The whole of the data, every line, should come back exactly the same.

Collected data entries
========================

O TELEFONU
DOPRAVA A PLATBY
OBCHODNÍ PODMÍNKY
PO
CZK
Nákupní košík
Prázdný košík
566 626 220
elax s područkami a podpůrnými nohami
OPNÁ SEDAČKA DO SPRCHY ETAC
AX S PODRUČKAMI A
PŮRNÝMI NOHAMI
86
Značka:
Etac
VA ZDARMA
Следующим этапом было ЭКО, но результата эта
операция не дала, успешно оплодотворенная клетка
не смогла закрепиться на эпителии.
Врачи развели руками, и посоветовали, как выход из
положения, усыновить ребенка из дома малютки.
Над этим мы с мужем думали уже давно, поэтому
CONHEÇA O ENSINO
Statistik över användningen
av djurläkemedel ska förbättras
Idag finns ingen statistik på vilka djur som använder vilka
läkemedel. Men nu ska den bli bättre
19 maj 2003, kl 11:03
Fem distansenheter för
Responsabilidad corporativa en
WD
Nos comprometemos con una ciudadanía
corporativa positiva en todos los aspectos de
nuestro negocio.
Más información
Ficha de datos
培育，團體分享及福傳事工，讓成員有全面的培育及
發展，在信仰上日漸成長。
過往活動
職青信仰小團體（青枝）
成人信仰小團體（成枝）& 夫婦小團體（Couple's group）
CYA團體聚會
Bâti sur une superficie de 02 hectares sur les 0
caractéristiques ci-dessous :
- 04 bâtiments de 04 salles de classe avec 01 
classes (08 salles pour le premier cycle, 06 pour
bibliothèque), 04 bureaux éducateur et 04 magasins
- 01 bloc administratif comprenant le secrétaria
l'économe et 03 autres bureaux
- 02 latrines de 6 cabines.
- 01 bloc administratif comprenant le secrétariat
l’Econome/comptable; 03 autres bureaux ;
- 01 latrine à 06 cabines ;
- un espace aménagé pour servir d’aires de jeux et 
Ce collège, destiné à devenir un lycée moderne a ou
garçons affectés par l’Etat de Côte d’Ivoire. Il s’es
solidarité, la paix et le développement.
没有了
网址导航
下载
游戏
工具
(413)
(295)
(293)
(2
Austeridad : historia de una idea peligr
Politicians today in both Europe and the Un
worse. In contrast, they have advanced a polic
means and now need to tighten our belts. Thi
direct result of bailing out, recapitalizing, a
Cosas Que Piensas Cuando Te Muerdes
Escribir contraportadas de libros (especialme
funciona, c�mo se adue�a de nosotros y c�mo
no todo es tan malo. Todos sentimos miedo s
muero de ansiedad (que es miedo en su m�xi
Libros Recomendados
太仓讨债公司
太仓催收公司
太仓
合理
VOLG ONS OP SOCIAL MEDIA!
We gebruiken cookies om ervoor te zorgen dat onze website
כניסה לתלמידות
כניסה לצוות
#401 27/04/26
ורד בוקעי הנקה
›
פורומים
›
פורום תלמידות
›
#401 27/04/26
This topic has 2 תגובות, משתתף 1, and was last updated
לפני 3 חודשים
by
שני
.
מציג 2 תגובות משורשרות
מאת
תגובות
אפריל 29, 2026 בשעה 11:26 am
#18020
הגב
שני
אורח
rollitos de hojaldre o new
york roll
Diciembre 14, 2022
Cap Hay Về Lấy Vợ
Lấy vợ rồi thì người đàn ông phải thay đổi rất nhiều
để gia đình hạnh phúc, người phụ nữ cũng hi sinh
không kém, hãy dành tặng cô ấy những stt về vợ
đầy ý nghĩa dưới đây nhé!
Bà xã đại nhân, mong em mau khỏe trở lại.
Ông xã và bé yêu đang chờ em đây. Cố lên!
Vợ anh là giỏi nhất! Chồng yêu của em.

========================

*Worked solution*
O TELEFONU
DOPRAVA A PLATBY
OBCHODNÍ PODMÍNKY
PO
CZK
Nákupní košík
Prázdný košík
566 626 220
elax s područkami a podpůrnými nohami
OPNÁ SEDAČKA DO SPRCHY ETAC
AX S PODRUČKAMI A
PŮRNÝMI NOHAMI
86
Značka:
Etac
VA ZDARMA
Следующим этапом было ЭКО, но результата эта
операция не дала, успешно оплодотворенная клетка
не смогла закрепиться на эпителии.
Врачи развели руками, и посоветовали, как выход из
положения, усыновить ребенка из дома малютки.
Над этим мы с мужем думали уже давно, поэтому
CONHEÇA O ENSINO
Statistik över användningen
av djurläkemedel ska förbättras
Idag finns ingen statistik på vilka djur som använder vilka
läkemedel. Men nu ska den bli bättre
19 maj 2003, kl 11:03
Fem distansenheter för
Responsabilidad corporativa en
WD
Nos comprometemos con una ciudadanía
corporativa positiva en todos los aspectos de
nuestro negocio.
Más información
Ficha de datos
培育，團體分享及福傳事工，讓成員有全面的培育及
發展，在信仰上日漸成長。
過往活動
職青信仰小團體（青枝）
成人信仰小團體（成枝）& 夫婦小團體（Couple's group）
CYA團體聚會
Bâti sur une superficie de 02 hectares sur les 0
caractéristiques ci-dessous :
- 04 bâtiments de 04 salles de classe avec 01 
classes (08 salles pour le premier cycle, 06 pour
bibliothèque), 04 bureaux éducateur et 04 magasins
- 01 bloc administratif comprenant le secrétaria
l'économe et 03 autres bureaux
- 02 latrines de 6 cabines.
- 01 bloc administratif comprenant le secrétariat
l’Econome/comptable; 03 autres bureaux ;
- 01 latrine à 06 cabines ;
- un espace aménagé pour servir d’aires de jeux et 
Ce collège, destiné à devenir un lycée moderne a ou
garçons affectés par l’Etat de Côte d’Ivoire. Il s’es
solidarité, la paix et le développement.
没有了
网址导航
下载
游戏
工具
(413)
(295)
(293)
(2
Austeridad : historia de una idea peligr
Politicians today in both Europe and the Un
worse. In contrast, they have advanced a polic
means and now need to tighten our belts. Thi
direct result of bailing out, recapitalizing, a
Cosas Que Piensas Cuando Te Muerdes
Escribir contraportadas de libros (especialme
funciona, c�mo se adue�a de nosotros y c�mo
no todo es tan malo. Todos sentimos miedo s
muero de ansiedad (que es miedo en su m�xi
Libros Recomendados
太仓讨债公司
太仓催收公司
太仓
合理
VOLG ONS OP SOCIAL MEDIA!
We gebruiken cookies om ervoor te zorgen dat onze website
כניסה לתלמידות
כניסה לצוות
#401 27/04/26
ורד בוקעי הנקה
›
פורומים
›
פורום תלמידות
›
#401 27/04/26
This topic has 2 תגובות, משתתף 1, and was last updated
לפני 3 חודשים
by
שני
.
מציג 2 תגובות משורשרות
מאת
תגובות
אפריל 29, 2026 בשעה 11:26 am
#18020
הגב
שני
אורח
rollitos de hojaldre o new
york roll
Diciembre 14, 2022
Cap Hay Về Lấy Vợ
Lấy vợ rồi thì người đàn ông phải thay đổi rất nhiều
để gia đình hạnh phúc, người phụ nữ cũng hi sinh
không kém, hãy dành tặng cô ấy những stt về vợ
đầy ý nghĩa dưới đây nhé!
Bà xã đại nhân, mong em mau khỏe trở lại.
Ông xã và bé yêu đang chờ em đây. Cố lên!
Vợ anh là giỏi nhất! Chồng yêu của em.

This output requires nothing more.